Saved entries:
[Start of Attachment]

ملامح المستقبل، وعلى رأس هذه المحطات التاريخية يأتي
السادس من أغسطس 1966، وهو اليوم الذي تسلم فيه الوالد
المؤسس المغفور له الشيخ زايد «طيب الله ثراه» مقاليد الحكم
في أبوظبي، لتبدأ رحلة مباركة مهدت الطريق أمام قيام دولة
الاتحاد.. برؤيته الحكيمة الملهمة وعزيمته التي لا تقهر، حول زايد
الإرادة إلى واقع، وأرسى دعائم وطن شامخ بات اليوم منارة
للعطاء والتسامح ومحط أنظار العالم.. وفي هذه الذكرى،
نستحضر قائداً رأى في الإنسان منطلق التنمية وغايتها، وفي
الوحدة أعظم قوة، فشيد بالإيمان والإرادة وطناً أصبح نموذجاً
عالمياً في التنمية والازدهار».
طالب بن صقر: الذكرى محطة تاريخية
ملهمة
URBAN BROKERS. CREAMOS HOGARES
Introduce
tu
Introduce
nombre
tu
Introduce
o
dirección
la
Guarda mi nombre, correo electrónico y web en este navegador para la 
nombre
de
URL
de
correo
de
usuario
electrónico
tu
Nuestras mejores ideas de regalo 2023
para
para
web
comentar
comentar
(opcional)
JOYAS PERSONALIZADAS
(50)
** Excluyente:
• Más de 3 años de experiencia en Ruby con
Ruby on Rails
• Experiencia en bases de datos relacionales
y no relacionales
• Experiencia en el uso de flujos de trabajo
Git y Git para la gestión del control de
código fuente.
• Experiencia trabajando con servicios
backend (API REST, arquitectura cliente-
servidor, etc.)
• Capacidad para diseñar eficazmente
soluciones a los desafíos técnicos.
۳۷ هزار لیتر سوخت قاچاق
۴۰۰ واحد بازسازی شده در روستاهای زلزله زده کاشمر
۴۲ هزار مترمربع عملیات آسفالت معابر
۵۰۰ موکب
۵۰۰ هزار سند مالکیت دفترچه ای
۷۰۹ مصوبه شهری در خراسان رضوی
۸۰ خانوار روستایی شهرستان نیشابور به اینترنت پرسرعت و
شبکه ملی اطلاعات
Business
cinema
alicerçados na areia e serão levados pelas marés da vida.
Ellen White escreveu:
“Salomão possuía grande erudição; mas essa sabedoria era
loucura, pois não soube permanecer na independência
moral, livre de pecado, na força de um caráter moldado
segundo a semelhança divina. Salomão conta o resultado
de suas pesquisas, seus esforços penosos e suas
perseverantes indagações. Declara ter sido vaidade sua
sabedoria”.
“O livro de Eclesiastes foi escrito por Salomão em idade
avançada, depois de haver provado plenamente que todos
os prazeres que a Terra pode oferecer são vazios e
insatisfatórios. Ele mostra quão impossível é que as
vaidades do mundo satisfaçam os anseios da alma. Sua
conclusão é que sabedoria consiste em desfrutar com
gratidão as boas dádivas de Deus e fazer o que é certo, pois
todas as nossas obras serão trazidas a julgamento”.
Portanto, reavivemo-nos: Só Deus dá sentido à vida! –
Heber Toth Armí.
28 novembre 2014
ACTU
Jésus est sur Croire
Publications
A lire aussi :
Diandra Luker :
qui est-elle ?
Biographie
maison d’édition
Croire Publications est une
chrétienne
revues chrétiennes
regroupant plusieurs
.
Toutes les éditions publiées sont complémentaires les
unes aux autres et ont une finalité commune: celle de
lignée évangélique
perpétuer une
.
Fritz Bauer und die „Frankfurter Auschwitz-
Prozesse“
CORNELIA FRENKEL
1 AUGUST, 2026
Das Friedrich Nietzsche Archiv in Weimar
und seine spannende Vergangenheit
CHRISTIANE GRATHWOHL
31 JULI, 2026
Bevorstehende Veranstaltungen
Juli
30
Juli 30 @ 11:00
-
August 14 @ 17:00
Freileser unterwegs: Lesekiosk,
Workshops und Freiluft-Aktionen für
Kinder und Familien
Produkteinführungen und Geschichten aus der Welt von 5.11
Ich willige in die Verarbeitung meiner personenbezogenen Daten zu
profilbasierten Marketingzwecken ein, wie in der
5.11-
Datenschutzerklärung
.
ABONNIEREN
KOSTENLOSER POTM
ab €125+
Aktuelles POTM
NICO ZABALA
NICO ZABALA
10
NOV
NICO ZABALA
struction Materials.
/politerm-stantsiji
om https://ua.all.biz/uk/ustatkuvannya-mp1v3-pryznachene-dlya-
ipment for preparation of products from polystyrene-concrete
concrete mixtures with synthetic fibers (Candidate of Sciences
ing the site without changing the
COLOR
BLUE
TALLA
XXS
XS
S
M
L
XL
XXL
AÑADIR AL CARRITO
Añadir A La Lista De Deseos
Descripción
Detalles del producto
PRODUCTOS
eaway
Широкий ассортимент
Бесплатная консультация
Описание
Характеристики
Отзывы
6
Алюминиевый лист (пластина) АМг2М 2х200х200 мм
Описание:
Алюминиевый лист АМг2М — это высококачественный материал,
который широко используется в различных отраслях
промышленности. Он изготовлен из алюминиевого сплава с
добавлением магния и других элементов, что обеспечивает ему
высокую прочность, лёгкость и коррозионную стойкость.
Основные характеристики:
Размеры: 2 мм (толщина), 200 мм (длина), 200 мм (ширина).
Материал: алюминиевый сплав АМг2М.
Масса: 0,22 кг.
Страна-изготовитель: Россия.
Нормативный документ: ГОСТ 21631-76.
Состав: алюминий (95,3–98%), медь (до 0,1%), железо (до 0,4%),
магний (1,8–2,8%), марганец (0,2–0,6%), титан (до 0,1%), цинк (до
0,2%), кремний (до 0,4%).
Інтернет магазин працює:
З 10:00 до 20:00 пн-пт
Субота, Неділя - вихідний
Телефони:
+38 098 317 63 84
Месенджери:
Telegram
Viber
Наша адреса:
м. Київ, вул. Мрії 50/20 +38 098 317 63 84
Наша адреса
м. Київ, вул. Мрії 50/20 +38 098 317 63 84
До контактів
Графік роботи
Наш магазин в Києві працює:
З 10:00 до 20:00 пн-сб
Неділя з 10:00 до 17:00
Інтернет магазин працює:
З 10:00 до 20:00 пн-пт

[End of Attachment]

## TASK:
Please return every line of the records that contains the word "التنمية".

## SOLVED EXERCISE:
نستحضر قائداً رأى في الإنسان منطلق التنمية وغايتها، وفي
عالمياً في التنمية والازدهار».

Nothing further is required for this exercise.